To do |
From the data, copy out every line in which the word "Muscovite" appears.

Source data:
※ ※ ※

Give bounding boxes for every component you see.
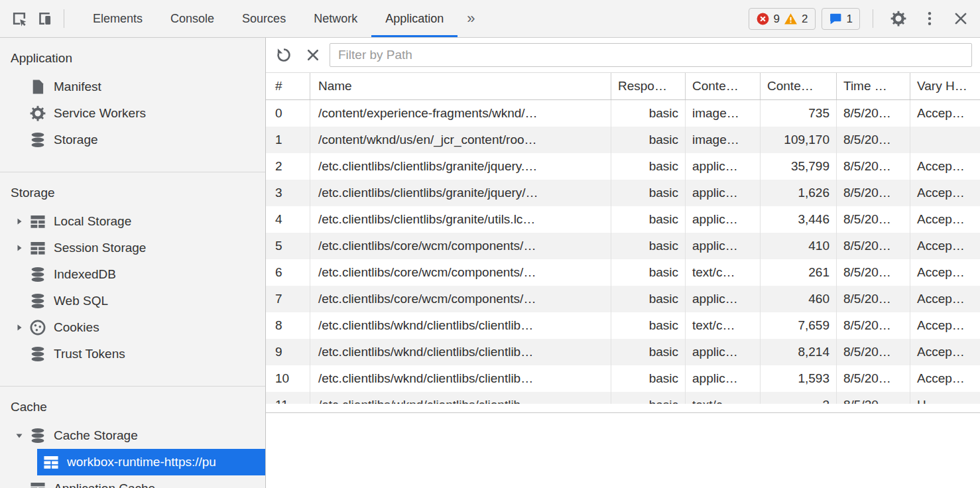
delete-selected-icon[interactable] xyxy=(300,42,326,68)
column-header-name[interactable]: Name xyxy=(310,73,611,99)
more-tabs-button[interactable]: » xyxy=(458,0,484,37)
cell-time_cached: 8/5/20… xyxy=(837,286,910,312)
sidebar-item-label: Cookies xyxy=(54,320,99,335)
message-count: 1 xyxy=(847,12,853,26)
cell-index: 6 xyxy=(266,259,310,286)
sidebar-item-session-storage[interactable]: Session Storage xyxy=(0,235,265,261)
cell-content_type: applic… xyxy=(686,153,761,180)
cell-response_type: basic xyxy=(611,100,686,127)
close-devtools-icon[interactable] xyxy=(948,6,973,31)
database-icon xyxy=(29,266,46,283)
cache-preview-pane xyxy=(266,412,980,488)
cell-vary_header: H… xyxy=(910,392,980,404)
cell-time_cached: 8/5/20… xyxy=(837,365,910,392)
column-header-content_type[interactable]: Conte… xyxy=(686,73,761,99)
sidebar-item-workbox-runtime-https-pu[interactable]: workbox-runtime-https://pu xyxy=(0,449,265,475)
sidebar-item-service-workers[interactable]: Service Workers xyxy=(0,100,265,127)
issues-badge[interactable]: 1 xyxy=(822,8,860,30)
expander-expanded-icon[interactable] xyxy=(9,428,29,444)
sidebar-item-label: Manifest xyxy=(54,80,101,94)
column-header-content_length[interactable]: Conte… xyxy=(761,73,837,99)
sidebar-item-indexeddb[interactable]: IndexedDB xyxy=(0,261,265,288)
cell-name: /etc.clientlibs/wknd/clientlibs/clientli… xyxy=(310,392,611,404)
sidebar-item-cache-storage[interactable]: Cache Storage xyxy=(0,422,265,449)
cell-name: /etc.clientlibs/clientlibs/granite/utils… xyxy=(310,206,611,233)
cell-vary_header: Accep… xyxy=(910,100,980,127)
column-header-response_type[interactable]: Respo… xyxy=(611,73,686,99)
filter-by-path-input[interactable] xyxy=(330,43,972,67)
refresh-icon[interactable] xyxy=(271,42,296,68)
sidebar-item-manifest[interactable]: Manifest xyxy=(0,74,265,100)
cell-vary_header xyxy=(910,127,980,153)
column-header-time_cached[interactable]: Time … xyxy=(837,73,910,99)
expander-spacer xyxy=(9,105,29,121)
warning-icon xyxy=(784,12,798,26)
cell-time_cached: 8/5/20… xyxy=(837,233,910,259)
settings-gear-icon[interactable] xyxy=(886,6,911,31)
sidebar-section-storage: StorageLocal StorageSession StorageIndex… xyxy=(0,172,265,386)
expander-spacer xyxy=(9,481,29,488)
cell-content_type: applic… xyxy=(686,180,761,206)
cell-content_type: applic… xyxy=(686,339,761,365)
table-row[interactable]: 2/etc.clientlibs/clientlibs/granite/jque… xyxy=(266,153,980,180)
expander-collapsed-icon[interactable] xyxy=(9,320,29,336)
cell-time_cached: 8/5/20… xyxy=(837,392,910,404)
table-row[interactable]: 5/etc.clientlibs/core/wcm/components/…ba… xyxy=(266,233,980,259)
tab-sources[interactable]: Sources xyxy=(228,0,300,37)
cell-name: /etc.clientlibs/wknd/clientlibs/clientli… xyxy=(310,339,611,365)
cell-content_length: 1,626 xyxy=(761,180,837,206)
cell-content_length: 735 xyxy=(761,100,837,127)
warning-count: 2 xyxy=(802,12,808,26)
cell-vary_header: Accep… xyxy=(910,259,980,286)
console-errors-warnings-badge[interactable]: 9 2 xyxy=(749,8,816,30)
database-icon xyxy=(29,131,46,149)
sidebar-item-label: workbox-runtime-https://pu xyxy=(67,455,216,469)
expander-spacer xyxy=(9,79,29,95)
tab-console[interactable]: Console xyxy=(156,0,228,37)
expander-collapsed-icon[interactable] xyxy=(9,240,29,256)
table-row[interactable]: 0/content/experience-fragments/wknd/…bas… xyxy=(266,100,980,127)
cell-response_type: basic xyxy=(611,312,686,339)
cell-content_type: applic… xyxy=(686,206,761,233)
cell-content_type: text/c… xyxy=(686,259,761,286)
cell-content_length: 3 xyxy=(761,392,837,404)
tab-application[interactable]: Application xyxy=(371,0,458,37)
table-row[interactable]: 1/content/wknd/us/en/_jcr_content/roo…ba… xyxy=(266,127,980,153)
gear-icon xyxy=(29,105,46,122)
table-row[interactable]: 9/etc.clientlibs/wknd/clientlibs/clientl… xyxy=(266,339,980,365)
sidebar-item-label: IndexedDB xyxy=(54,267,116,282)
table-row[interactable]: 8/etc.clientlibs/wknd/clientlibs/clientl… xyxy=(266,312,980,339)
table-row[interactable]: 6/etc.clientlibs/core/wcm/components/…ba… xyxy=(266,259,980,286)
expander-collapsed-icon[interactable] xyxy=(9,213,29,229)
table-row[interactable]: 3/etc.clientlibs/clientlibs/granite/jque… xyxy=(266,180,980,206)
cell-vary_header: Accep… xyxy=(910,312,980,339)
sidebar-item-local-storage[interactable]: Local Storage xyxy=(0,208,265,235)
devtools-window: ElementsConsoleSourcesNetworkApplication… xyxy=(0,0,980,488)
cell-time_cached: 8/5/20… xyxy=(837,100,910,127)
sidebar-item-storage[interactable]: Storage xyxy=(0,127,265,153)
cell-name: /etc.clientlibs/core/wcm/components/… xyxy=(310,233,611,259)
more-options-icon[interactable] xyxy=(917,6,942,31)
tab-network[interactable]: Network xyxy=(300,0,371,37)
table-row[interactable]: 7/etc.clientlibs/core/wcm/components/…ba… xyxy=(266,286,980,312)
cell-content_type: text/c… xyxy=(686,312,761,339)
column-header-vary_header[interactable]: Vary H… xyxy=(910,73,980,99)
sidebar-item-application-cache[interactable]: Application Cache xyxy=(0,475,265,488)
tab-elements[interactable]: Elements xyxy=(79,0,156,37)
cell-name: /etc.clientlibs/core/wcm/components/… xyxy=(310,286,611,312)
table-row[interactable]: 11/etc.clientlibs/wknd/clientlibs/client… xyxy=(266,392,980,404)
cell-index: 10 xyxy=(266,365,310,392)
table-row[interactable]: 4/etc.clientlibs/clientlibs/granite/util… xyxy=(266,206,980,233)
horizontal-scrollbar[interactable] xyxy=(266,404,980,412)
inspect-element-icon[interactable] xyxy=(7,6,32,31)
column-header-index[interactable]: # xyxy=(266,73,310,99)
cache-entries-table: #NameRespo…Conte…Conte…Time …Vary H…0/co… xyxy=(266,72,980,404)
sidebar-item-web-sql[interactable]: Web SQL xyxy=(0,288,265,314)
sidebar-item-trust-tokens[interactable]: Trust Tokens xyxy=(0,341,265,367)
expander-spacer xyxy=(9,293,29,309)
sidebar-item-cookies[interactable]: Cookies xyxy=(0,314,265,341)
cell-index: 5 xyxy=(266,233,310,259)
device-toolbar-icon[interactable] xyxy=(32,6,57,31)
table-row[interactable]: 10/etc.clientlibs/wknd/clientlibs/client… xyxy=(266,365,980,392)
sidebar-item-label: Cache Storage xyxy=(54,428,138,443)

※ ※ ※

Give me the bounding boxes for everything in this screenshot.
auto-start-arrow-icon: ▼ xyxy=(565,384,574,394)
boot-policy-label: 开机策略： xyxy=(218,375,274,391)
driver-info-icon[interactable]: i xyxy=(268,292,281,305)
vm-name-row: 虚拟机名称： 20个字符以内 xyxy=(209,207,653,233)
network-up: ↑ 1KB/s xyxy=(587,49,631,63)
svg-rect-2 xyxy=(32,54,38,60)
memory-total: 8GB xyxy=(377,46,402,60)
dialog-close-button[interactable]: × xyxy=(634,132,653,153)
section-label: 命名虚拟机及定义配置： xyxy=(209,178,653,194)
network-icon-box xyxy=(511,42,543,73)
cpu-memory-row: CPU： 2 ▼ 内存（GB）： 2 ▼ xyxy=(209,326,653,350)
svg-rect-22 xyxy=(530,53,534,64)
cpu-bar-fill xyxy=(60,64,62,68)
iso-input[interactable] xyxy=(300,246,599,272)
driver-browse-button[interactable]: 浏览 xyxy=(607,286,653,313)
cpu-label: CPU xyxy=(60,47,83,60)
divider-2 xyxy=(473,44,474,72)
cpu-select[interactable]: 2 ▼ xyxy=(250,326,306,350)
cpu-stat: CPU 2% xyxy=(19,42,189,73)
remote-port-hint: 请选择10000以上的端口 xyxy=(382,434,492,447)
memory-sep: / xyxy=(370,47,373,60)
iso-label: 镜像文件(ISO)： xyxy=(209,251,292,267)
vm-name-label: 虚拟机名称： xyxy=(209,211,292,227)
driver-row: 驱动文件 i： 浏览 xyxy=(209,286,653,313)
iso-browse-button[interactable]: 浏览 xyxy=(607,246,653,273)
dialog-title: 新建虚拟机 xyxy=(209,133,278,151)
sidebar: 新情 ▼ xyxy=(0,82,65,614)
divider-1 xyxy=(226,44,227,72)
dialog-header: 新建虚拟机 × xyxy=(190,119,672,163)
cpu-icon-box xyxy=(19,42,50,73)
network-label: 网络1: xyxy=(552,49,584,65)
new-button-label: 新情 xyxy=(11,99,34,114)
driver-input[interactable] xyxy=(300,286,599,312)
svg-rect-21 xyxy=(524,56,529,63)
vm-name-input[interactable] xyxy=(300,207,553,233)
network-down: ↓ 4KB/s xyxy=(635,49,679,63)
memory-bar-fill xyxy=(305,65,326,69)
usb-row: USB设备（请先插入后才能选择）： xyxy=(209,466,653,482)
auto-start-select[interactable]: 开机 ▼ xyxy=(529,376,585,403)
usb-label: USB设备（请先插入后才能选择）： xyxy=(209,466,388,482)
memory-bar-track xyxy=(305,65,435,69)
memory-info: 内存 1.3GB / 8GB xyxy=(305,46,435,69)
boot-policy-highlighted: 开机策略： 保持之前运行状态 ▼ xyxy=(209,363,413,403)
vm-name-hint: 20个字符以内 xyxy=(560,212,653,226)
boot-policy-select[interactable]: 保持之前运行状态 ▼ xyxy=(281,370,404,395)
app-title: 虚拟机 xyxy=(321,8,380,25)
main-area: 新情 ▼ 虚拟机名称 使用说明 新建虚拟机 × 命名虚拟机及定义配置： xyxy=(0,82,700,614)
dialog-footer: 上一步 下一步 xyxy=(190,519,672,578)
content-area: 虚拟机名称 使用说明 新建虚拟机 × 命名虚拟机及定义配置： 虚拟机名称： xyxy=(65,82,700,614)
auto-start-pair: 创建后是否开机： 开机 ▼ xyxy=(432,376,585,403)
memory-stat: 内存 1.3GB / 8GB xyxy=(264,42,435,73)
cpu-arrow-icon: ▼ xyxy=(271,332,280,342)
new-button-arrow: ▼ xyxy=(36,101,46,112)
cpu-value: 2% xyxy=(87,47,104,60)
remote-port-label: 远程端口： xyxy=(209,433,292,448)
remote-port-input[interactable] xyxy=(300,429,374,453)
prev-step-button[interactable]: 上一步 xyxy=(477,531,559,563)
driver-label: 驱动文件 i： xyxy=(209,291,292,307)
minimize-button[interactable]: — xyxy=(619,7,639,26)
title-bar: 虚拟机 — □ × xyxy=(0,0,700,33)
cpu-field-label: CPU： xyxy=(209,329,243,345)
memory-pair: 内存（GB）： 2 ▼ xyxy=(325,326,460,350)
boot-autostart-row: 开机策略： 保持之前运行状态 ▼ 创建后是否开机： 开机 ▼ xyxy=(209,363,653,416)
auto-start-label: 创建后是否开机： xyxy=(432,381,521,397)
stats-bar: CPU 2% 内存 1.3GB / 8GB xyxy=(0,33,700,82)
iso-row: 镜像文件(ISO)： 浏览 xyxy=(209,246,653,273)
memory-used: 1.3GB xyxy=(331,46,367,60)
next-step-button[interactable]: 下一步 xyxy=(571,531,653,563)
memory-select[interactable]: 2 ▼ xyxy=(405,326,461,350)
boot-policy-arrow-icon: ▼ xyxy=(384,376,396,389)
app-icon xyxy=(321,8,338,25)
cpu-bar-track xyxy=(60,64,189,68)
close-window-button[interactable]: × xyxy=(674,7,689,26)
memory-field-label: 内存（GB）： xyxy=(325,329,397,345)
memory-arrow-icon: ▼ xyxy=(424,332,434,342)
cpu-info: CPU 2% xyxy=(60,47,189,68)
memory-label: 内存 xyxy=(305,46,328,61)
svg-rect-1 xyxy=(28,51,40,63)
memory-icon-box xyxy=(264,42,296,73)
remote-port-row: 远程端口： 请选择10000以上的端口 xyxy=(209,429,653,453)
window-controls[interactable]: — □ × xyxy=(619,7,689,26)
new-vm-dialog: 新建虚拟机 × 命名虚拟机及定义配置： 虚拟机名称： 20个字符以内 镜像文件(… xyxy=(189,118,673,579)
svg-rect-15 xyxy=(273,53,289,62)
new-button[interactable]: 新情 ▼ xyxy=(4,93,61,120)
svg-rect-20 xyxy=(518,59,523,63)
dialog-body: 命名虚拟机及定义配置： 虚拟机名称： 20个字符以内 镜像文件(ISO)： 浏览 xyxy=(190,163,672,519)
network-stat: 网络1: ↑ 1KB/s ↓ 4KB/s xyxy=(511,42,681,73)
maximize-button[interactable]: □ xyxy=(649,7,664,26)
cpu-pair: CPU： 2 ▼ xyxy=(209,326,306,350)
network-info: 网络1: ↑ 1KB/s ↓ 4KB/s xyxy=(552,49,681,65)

※ ※ ※

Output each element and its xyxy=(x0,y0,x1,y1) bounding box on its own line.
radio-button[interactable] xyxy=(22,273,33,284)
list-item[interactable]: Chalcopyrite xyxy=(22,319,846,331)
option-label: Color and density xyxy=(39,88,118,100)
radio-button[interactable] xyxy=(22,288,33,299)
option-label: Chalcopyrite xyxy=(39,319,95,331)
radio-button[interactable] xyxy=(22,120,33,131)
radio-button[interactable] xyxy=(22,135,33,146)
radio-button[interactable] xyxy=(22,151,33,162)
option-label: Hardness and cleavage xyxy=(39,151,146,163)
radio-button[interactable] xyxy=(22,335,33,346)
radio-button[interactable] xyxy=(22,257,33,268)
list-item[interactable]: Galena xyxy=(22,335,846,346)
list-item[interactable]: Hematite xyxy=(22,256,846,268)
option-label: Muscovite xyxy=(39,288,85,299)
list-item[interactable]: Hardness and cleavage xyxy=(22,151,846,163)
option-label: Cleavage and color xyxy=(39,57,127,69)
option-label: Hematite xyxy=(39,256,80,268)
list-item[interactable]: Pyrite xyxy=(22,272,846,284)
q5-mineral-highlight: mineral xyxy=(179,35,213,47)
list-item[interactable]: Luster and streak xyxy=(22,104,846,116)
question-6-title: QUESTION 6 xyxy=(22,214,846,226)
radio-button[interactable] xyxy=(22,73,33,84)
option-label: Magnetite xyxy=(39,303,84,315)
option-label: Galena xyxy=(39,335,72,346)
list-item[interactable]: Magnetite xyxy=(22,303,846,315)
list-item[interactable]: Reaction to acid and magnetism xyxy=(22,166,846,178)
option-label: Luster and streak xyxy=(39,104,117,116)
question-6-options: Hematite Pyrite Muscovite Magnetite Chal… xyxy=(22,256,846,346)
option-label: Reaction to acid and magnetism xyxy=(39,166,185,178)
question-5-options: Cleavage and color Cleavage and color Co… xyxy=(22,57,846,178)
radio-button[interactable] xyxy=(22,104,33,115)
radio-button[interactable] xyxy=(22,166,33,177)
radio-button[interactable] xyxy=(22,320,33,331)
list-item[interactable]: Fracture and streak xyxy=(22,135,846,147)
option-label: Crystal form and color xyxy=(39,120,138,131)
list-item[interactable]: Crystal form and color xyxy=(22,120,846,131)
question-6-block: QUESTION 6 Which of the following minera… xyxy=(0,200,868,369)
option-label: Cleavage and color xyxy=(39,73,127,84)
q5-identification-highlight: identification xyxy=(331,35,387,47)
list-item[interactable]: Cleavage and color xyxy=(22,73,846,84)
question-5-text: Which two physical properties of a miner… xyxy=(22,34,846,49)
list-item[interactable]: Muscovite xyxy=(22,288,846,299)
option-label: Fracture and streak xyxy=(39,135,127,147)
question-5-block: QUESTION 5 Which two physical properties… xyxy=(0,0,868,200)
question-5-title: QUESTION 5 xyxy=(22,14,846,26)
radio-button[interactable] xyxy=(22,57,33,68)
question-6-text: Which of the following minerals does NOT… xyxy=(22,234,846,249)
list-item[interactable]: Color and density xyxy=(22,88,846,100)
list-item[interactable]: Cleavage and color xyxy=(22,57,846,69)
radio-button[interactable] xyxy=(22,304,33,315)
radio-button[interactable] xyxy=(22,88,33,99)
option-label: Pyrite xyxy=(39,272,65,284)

※ ※ ※

Written reply |
option-label: Muscovite xyxy=(39,288,85,299)
question-6-options: Hematite Pyrite Muscovite Magnetite Chal… xyxy=(22,256,846,346)
list-item[interactable]: Muscovite xyxy=(22,288,846,299)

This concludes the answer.